Мы застали хозяина и хозяйку в авторском кабинете: в колпаке и в атласном голубом халате, он что-то писал на высоком налое; а она, в утреннем белом платье, сидела в креслах посреди комнаты и парикмахер завивал ей волосы. Добросердечный вид и приветливость обоих с первых слов ободрили меня. Поговоря несколько минут о словесности, о войне и пр., я хотел, соблюдая приличие, откланяться, но они оба стали унимать меня к обеду. После кофея я опять поднялся, и еще упрошен был до чая. Таким образом с первого посещения я просидел у них весь день, а через две недели уже сделался коротким знакомцем в доме. И с того времени редко проходил день, чтоб я не виделся с этой любезной и незабвенной четою.
Державину минуло тогда пятьдесят лет. Он был еще действительным статским советником и кавалером ордена св. Владимира третьей степени.
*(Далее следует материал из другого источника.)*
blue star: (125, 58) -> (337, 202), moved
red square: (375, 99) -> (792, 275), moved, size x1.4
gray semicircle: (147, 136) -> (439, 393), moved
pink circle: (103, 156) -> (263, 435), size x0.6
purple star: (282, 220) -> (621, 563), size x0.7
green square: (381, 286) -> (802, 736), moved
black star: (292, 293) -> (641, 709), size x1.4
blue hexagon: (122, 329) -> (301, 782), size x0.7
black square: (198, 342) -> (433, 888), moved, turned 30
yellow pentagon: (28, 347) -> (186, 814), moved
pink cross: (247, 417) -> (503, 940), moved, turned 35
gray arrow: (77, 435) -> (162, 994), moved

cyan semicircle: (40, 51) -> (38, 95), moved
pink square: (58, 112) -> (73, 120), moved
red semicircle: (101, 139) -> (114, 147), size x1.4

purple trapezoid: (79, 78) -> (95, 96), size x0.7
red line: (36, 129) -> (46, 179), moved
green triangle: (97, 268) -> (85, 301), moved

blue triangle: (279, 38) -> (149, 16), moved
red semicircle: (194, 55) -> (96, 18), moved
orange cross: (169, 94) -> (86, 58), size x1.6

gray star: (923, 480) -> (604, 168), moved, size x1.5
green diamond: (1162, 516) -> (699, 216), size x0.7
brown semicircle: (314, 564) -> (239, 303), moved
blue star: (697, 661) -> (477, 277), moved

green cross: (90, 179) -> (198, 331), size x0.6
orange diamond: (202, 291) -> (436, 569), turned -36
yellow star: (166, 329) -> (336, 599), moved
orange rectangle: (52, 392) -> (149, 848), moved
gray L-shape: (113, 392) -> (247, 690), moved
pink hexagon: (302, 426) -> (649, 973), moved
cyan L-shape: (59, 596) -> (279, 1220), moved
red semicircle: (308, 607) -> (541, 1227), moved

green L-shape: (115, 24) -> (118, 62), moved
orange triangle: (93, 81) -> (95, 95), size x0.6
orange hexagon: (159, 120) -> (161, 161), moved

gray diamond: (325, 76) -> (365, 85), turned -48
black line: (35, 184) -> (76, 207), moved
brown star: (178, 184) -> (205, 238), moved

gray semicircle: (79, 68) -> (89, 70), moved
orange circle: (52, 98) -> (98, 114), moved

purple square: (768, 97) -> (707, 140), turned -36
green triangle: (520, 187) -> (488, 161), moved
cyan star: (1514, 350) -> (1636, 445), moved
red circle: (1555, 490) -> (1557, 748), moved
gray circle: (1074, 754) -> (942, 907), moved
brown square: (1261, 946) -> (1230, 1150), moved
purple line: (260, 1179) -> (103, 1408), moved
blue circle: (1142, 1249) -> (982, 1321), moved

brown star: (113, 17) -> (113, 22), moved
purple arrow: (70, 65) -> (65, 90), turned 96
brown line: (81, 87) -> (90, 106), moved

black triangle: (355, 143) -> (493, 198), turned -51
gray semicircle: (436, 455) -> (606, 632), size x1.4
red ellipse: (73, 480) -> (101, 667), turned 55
Года за два пред тем он отрешен был от должности губернатора Тамбовской губернии по случаю несогласия, происшедшего между ним и генерал-губернатором или наместником графом Гудовичем. Взаимные их жалобы отданы были на рассмотрение Сената. Державин был оправдан. Любопытная столица с нетерпением ожидала от премудрой Фелицы решения судьбы любимого ее поэта.
Между тем князь Потемкин-Таврический, отправляясь в армию, приготовлялся несколько месяцев к великолепному угощению императрицы. Это было уже по взятии Очакова. Державину поручено было от князя заблаговременно сочинить, по сообщенной ему программе, описание праздника. Знакомство наше началось вместе с этой работою. Почти в моих глазах она была продолжаема и окончена. Праздник изумил всю столицу; описание напечатано, но не полюбилось, как слышно было, Потемкину; вероятно, за поэтическую характеристику хозяина, довольно верную, но не у места шутливую.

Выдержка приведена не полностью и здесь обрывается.